Bloco geral de discussão
Tiago: Falar de paternidade no autismo me leva a pensar uma questão muito preocupante que a gente tem em comunidade. Você, Alexsander e você, Lucelmo, são minorias dentro da nossa comunidade. A gente sabe muito bem que muitas famílias são apenas mães ou às vezes tem até um marido, mas quem participa da vida e do desenvolvimento dos seus filhos são apenas elas. E eu quero saber de vocês: qual é a avaliação que vocês têm sobre esse fenômeno, como pais e também como homens?
Lucelmo: Essa questão da mulher ser a responsável de alguma forma prioritária pelo desenvolvimento ou pela defesa da criança, na verdade é uma lógica de toda a sociedade, uma lógica machista que perpassa todos os campos. No mundo do autismo não é diferente, então ela tá dentro de uma lógica de desigualdade que a gente encontra de um modo geral. Quando a gente olha pra comunidade, é muito difícil a gente encontrar pais engajados, mas se a gente olhar pra dentro das casas, isso também acontece. Engajados na relação com a criança, com o tratamento, procurar tratamentos, tomar decisões, ir atrás disso e eu acho que isso sem dúvida nenhuma é um problema. É um problema que aflige a nossa comunidade. Mas eu eu diria ainda que tem uma outra questão, porque quando você olha, por exemplo, os dados sobre estresse parental, eles são muito acentuados. Então, é importante que que os pais participem desse processo e que eles também de alguma forma dividam isso. A gente sabe que a vida de casal é um conjunto de problemas. Eu acho que isso não vai se resolver exclusivamente dentro da comunidade, mas sim à medida que a sociedade vai ficando mais equânime.

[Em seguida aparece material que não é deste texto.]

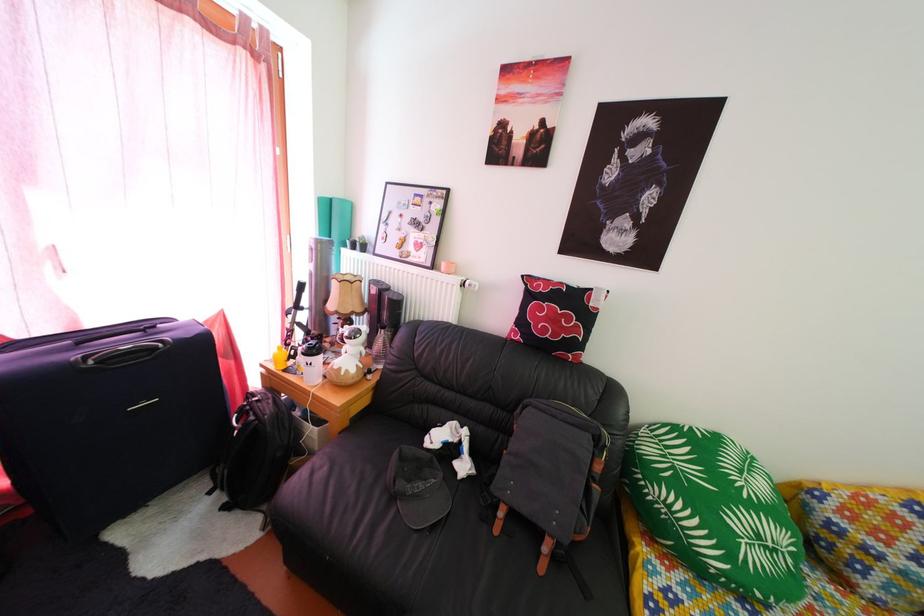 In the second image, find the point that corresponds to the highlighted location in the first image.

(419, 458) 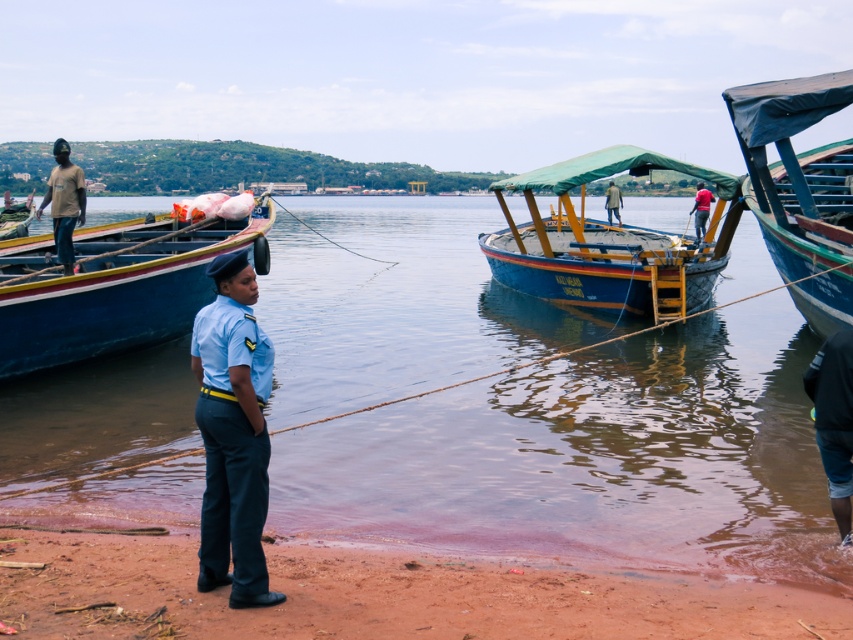 You are a photographer trying to capture both the matte brown shirt at left and the khaki fabric uniform at center in a single frame. Based on their positions, which one is more likely to be fully visible without any part being cut off?

The matte brown shirt at left is wider than the khaki fabric uniform at center, so it might be more likely to be fully visible in the frame if positioned appropriately.

From the picture: You are a photographer positioned at the center of the image. You want to take a photo of the matte brown shirt at left. Which direction should you move to get the best shot?

Since the matte brown shirt at left is located at point 0.317 on the x and 0.076 on the y axis, you should move to the left and slightly downward to center the subject in your frame.

You are a photographer planning to take a group photo of the two people in the scene. The matte brown shirt at left and the khaki fabric uniform at center are both in the frame. To ensure both are fully visible, should you adjust the camera angle to focus more on the foreground or background?

The matte brown shirt at left is in front of the khaki fabric uniform at center, so adjusting the camera angle to focus on the foreground will ensure both are fully visible. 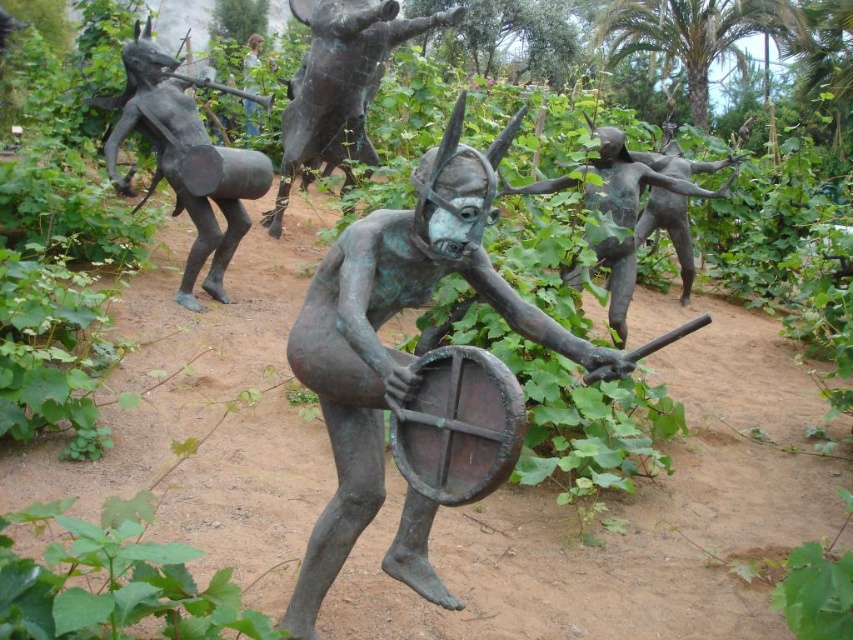 Question: Considering the real-world distances, which object is closest to the bronze drum at upper left?

Choices:
 (A) blue-green bronze figure at center
 (B) green patina bronze figure at center-right
 (C) bronze statue at center
 (D) bronze drum at center

Answer: (D)

Question: Can you confirm if bronze statue at center is bigger than bronze drum at upper left?

Choices:
 (A) no
 (B) yes

Answer: (A)

Question: Which point is closer to the camera taking this photo?

Choices:
 (A) (460, 6)
 (B) (621, 170)
 (C) (160, 147)

Answer: (B)

Question: Can you confirm if bronze drum at center is bigger than green patina bronze figure at center-right?

Choices:
 (A) no
 (B) yes

Answer: (B)

Question: Which of these objects is positioned farthest from the blue-green bronze figure at center?

Choices:
 (A) bronze statue at center
 (B) bronze drum at upper left
 (C) green patina bronze figure at center-right
 (D) bronze drum at center

Answer: (A)

Question: Is bronze drum at upper left smaller than blue-green bronze figure at center?

Choices:
 (A) yes
 (B) no

Answer: (B) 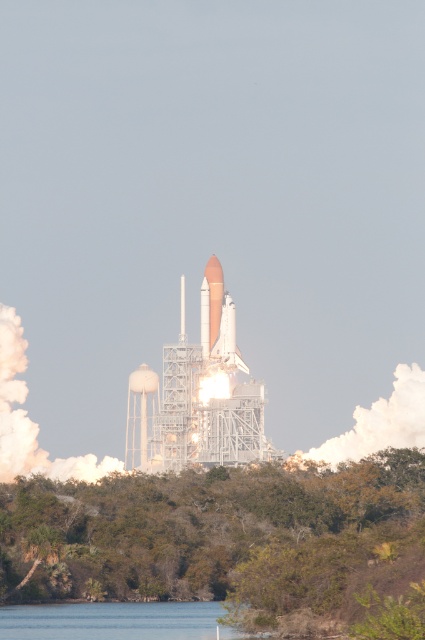 You are a photographer standing at the launch site. You want to capture a photo where both the clear water at lower center and the matte white shuttle at center are visible. Based on their heights, which object will appear closer to the bottom of the photo?

The clear water at lower center has a lesser height compared to the matte white shuttle at center, so it will appear closer to the bottom of the photo.

You are a photographer trying to capture the space shuttle launch. You notice the clear water at lower center and the matte white shuttle at center in your viewfinder. Which object in your frame takes up more visual space?

The clear water at lower center takes up more visual space as it is larger in size than the matte white shuttle at center. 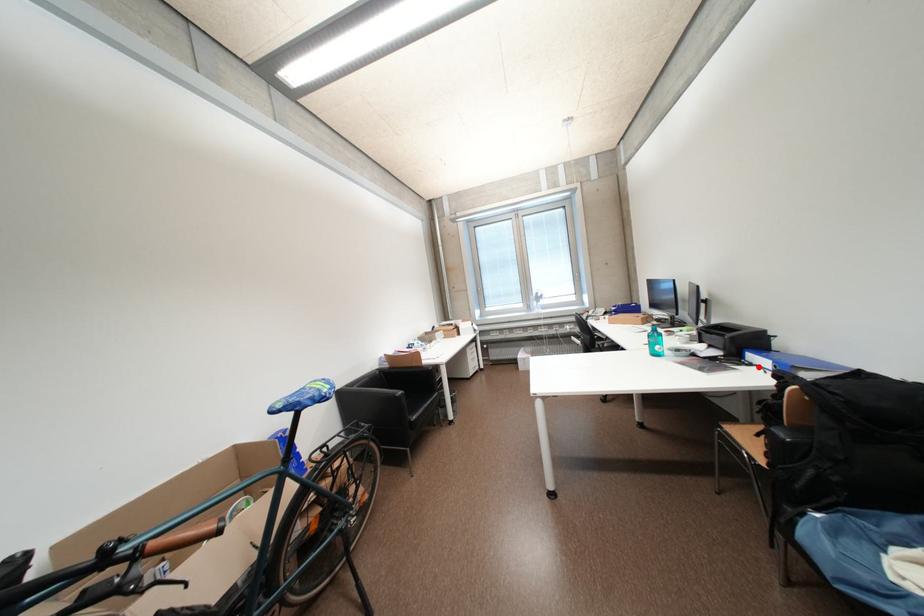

Alexsander: Eu concordo com o Lucelmo em relação a isso, eu acho que a vida a dois realmente é um desafio em todas as esferas, não necessariamente quando você estabelece como parâmetro ou um casal de que tem filhos atípicos. Tendo um olhar assim um pouco mais voltado realmente para a nossa comunidade, o que eu percebo puramente como espectador é que com o passar do tempo as pessoas passaram a olhar o autista de uma maneira não tão dramática. Porque quando a gente falava de autismo no passado, vinha sempre aquela imagem do Rain Man. Eu percebo que, com a chegada de um pouco mais de informação e a gente trazer esse debate pra esfera social, as pessoas e as famílias passaram a entender o autismo também como uma outra possibilidade. Então, eu acredito que isso facilitou, inclusive, na questão da relação de pai, filho, mãe, fez com que muitos pais deixassem de abandonar e participassem um pouco mais desse processo educacional dos filhos atípicos.
Willian: Eu interajo bastante, principalmente com mães, porque realmente as mensagens que eu recebo mais frequentemente são de mães, apesar de também alguns pais me mandam mensagens, só que majoritariamente mães. E uma coisa que eu tenho percebido é que é comum que, ao receber a notícia do diagnóstico, tem todo um processo de aceitação. Eu vejo que as pessoas lidam de uma maneira diferente umas das outras. Mas eu acho que seria até seguro dizer aqui que a grande maioria passa por um processo um pouco difícil a primeiro momento e, ao longo do tempo, conforme a conscientização, os estudos, etc, acabam aceitando melhor a questão do autismo e quase sempre vão realmente atrás das melhores terapias, do que é melhor pro seu filho. E nesse sentido eu queria saber: como que foi exatamente esse processo de aceitação desde o diagnóstico, desde como que você ficou sabendo do diagnóstico do Nicolas, como que foi?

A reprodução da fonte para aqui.